== What is needed ==
Scan the material that follows. Copy every line containing the word "city".

== Entries shown ==
....
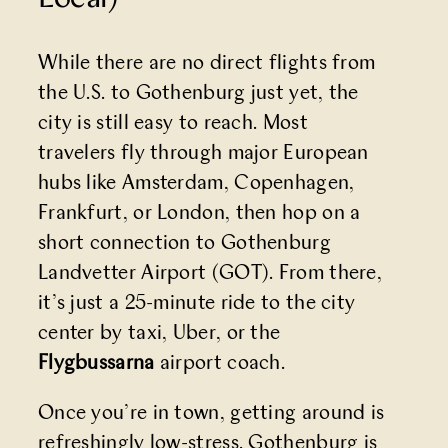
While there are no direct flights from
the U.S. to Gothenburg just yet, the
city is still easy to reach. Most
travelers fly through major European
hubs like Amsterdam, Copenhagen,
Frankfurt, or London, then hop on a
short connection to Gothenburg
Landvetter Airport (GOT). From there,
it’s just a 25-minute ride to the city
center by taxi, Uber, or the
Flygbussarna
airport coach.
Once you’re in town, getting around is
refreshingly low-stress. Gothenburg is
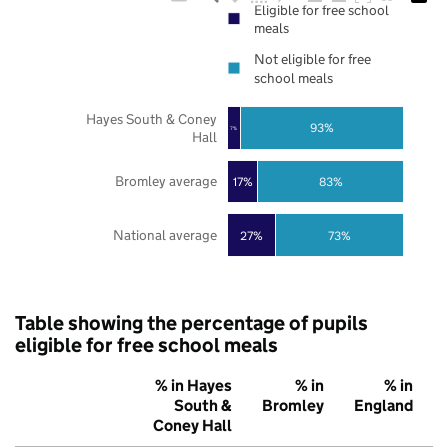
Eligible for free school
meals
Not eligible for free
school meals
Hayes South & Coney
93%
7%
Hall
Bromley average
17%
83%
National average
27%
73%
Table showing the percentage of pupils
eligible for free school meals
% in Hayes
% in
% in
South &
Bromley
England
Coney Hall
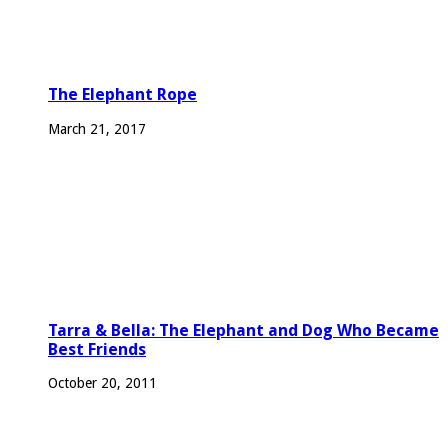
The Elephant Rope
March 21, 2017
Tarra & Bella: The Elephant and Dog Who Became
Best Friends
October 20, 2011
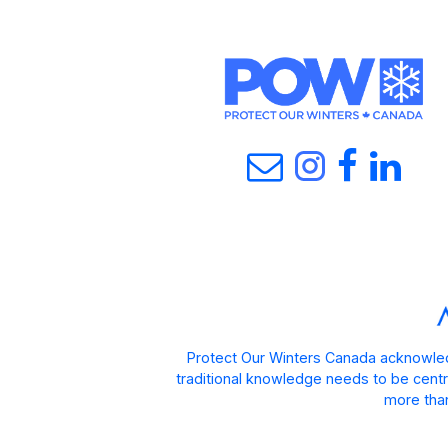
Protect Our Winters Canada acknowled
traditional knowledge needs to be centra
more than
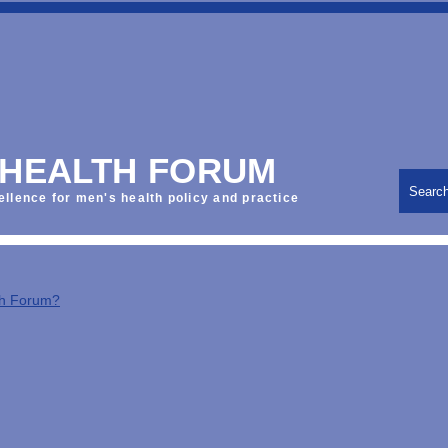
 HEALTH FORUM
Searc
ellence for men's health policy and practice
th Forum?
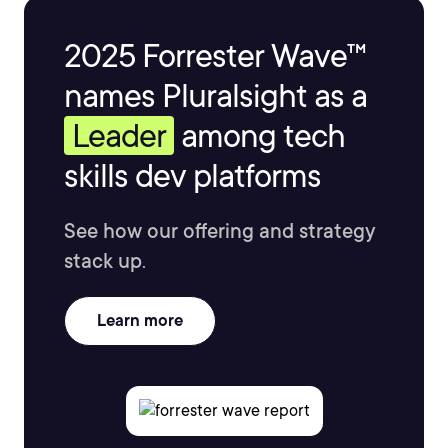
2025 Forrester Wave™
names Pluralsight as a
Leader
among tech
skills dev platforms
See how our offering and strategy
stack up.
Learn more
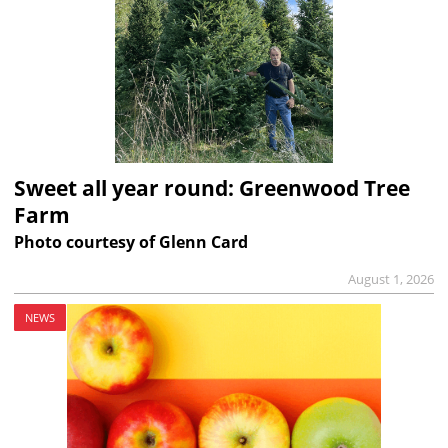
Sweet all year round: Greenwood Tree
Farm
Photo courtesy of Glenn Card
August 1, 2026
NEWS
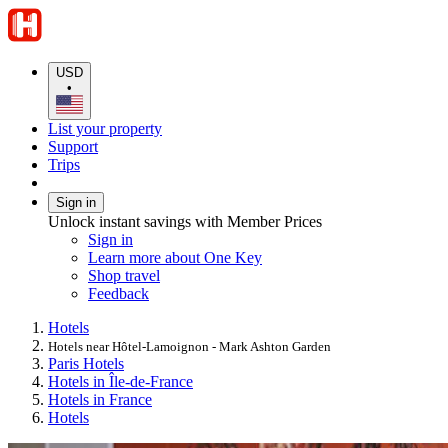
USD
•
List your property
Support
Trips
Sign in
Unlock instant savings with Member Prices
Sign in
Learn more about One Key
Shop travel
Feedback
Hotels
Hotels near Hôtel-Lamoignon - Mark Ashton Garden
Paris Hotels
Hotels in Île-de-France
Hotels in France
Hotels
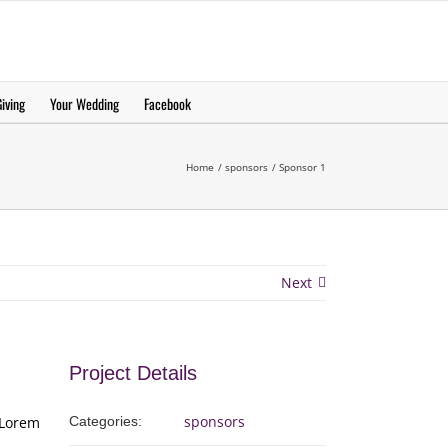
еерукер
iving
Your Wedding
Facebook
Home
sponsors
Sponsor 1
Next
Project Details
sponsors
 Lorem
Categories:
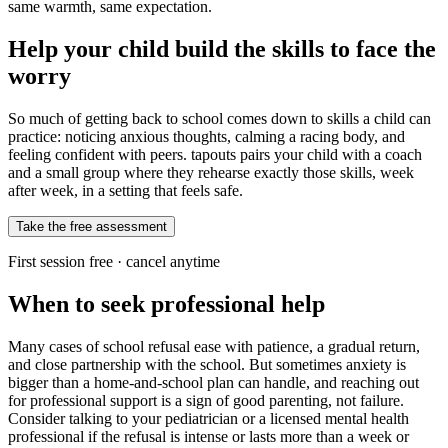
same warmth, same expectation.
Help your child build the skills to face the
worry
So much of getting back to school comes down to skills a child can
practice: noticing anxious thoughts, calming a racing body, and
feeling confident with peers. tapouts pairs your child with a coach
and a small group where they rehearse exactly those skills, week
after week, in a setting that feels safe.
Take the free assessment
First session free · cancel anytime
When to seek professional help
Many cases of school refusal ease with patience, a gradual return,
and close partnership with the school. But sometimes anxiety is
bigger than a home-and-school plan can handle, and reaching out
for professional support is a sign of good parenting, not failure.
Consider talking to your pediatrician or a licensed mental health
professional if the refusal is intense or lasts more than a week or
....
== Expected output ==
city is still easy to reach. Most
it’s just a 25-minute ride to the city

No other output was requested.